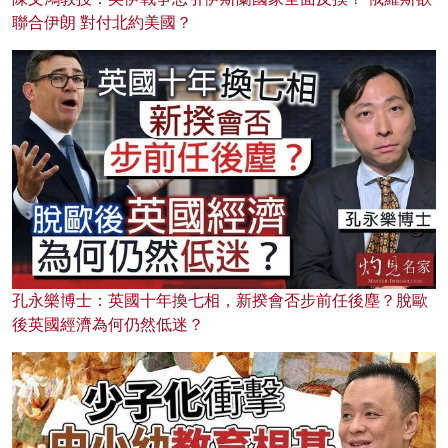
聯合伊朗 對付北約美國？
孔永樂博士：英國十年換七相，新揆會否步前任後塵？脫歐
後英國經濟為何仍然低迷？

THE PROBLEM: All the material above should be written out exactly, with images omitted.

ANSWER:
聯合伊朗 對付北約美國？
孔永樂博士：英國十年換七相，新揆會否步前任後塵？脫歐
後英國經濟為何仍然低迷？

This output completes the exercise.